Conversation: A History of a Declining Art

Sadly yet another example of a full length book best suited for an article. Choppy and ungraceful writing like “There were nine people at the Socrates Cafe I attended– six women of various ages and three men (also of various ages).” Also ridiculous sentences like “Should women belong to the conversible world?” — positing an opinion he agrees with but hiding behind it as a question to deflect any blowback from this admission. Chockablock filled with references designed to make you swoon at the size of Miller’s brain: Hume, Swift, Montaigne, Plato, Socrates, Woolf, Johnson, Boswell. But then he includes hip misogynists like Henry Miller and Eminem to let you know he’s an academic on the outside but cool on the inside. The only valuable thing I got from perusal of this article that was stretched into a 313 page book is learning about Esther Johnson, a friend of Jonathan Swift who lived in Dublin, 14 years younger than Swift. She’s described in Swift’s “On the Death of Mrs. Johnson” (1728) as a lively woman (Miller deems this “unusual” of course), “Never was any of her sex born with better gifts of the mind, or more improved them by reading and conversation.”

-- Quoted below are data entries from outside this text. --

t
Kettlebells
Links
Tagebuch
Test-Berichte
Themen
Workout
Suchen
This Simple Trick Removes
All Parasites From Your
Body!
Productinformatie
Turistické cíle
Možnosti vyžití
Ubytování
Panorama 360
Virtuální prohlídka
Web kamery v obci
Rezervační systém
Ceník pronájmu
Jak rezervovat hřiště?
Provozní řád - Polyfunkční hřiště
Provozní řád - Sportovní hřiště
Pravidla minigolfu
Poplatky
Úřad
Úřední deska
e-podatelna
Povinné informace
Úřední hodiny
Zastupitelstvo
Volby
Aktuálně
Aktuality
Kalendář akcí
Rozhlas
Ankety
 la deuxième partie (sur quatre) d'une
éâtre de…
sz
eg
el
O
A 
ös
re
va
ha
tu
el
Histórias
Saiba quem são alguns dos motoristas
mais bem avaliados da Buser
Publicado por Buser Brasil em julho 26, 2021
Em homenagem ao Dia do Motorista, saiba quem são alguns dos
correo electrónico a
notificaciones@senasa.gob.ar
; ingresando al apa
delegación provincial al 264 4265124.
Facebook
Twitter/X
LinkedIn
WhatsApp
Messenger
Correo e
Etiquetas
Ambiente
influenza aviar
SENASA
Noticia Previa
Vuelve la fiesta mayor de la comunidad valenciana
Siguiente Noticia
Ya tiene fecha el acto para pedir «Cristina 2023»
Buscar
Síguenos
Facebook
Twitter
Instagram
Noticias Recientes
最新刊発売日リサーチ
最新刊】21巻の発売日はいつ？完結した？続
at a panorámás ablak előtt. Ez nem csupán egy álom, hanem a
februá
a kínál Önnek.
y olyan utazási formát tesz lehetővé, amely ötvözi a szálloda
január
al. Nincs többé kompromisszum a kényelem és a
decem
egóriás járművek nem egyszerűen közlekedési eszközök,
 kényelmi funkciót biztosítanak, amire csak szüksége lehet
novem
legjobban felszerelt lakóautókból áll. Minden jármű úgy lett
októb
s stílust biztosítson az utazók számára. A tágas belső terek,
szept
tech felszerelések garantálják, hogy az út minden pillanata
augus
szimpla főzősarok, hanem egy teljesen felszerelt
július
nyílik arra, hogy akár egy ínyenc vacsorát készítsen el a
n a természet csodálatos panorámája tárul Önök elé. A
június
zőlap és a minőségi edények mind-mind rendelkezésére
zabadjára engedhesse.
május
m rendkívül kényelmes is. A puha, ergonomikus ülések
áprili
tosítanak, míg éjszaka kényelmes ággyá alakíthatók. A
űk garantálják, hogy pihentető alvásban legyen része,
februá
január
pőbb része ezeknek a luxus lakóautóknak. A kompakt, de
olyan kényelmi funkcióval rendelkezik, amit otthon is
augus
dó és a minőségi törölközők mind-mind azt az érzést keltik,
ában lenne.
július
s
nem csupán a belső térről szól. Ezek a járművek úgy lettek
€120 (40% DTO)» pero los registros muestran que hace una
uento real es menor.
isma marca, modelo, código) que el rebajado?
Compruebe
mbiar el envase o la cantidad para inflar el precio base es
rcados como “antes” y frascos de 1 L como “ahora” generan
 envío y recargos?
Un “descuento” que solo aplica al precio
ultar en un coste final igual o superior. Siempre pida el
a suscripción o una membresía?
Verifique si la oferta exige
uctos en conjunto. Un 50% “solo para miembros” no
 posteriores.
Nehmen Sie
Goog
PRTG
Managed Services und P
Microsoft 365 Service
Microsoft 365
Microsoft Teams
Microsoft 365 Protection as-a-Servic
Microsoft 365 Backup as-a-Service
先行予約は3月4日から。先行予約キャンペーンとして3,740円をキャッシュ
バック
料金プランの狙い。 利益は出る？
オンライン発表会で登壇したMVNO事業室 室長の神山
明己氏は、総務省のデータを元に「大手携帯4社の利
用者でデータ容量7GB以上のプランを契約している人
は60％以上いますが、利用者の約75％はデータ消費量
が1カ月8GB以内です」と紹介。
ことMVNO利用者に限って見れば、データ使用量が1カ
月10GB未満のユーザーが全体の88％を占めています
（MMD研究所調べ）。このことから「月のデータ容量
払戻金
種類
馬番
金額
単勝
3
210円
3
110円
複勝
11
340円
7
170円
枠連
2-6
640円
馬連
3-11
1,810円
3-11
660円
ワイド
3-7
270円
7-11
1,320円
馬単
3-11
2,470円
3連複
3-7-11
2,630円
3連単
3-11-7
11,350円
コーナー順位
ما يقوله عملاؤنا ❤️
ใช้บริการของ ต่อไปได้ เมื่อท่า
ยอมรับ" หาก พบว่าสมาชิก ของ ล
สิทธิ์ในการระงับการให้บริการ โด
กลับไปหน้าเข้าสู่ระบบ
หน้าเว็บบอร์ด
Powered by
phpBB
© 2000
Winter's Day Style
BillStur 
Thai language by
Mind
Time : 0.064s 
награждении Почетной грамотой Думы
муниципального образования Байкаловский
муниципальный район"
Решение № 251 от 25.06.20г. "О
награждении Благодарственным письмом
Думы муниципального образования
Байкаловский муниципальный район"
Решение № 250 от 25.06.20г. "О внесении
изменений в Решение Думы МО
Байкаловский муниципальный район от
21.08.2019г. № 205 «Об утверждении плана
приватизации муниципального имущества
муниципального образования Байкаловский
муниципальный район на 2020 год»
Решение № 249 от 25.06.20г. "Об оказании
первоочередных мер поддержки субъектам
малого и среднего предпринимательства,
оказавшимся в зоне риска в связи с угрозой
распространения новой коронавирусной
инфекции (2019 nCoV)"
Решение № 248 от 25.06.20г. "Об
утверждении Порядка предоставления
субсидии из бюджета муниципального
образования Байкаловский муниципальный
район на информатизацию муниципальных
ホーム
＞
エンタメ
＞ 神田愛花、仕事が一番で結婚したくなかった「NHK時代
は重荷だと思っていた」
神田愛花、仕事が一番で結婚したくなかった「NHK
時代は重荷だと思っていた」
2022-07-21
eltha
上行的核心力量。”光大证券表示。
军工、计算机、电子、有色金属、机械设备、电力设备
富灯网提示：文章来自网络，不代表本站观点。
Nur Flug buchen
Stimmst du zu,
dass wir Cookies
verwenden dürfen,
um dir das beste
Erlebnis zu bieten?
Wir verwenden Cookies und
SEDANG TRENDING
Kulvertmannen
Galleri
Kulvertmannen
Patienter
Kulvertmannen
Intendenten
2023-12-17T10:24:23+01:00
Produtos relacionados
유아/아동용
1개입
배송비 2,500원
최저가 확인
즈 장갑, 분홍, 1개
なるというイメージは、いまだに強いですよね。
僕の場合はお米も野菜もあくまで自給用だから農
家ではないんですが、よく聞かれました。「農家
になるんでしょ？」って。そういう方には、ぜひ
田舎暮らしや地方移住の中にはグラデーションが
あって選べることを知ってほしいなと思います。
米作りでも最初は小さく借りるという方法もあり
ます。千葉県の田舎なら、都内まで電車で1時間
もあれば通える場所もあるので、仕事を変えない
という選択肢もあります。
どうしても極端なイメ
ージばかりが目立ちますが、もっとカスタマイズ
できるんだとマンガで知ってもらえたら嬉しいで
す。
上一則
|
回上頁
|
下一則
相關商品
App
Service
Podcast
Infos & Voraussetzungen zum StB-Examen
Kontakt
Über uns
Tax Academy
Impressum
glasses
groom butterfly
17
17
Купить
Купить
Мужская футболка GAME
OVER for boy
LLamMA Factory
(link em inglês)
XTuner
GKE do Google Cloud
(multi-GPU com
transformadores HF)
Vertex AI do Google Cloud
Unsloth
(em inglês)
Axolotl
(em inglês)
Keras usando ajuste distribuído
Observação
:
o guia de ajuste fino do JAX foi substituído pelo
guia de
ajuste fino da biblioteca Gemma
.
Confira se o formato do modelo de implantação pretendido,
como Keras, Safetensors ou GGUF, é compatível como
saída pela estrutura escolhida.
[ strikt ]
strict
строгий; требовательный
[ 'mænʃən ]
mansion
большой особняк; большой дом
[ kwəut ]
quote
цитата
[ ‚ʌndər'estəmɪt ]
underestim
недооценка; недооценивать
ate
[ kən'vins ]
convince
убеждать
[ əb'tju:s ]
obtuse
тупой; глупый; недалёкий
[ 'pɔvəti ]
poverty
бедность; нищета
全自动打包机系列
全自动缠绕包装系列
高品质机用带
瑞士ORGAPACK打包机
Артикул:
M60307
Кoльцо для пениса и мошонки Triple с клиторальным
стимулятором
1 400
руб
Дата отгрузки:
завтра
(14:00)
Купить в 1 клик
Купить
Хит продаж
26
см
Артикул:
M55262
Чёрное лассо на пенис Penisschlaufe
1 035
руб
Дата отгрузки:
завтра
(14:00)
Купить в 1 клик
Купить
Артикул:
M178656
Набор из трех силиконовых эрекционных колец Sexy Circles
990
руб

Found by way of Jacoby’s Age of American Unreason which piqued my interested with what was referred to as conversation avoidance devices. Miller’s book was pub’d in 2008, and is almost laughingly outdated with its references to ipods as the conversation avoidance devices du jour. He also includes a clunky explanation, “Blog, as most people know, is short for weblog.” If most people already know that, I wonder why he had to parenthetically intrude an explanation… oh right, beefing up the word count! Miller writes about the Japanese youth who spend “countless hours on their wireless cell phones (keitai), which serve as a laptop computer, personal digital assistant, digital music player, and video game unit rolled into one. Many young Japanese… are keitai addicts, oblivious to the world around them.” The world of digital screens overtaking our entire population was just dawning, one can almost yearn for those simpler times.